To present the prenatal diagnosis and perinatal findings of a de novo terminal deletion of chromosome 7q.

Amniocentesis was performed at 21-weeks gestation owing to a positive result of maternal serum multiple-marker screening. The 30-year-old woman, gravida 2, para 1, had a maternal serum multiple-marker screening test at 18-weeks gestation. The risk of Down syndrome was 1/11 calculated from the gestational age, maternal age, a maternal serum alpha-fetoprotein level of 1.026 multiples of the median (MOM), and a maternal serum free beta-human chorionic gonadotrophin (hCG) level of 8.678 MoM. Cytogenetic analysis of the cultured amniotic fluid cells revealed a de novo terminal deletion of 7q, 46,XX,del(7)(q35). Ultrasonography showed intrauterine growth restriction, microcephaly, and tetralogy of Fallot. The pregnancy was terminated subsequently. Grossly, the placenta was normal. On autopsy, the proband additionally manifested a prominent forehead, hypertelorism, epicanthus, upslanting palpebral fissures, a flat and broad nasal bridge, micrognathia, large low-set ears, overriding toes, and a normal brain. Radiography demonstrated a normal spine.
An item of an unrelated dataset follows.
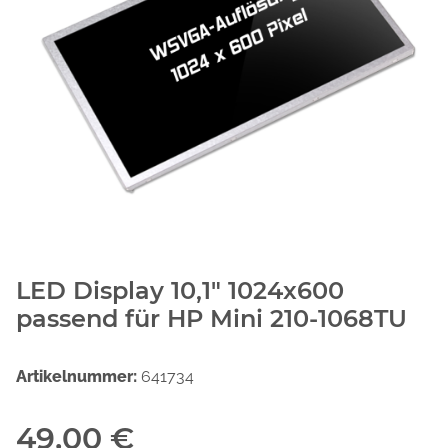
LED Display 10,1" 1024x600
passend für HP Mini 210-1068TU
Artikelnummer:
641734
49,00 €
Fluorescence in situ hybridization analysis demonstrated a 7q terminal deletion. Genetic marker analysis showed a maternally derived terminal deletion of chromosome 7(q35-qter).

Fetuses with a de novo 7q terminal deletion may be associated with a markedly elevated maternal serum hCG level and abnormal sonographic findings of intrauterine growth restriction, microcephaly, and congenital heart defects in the second trimester.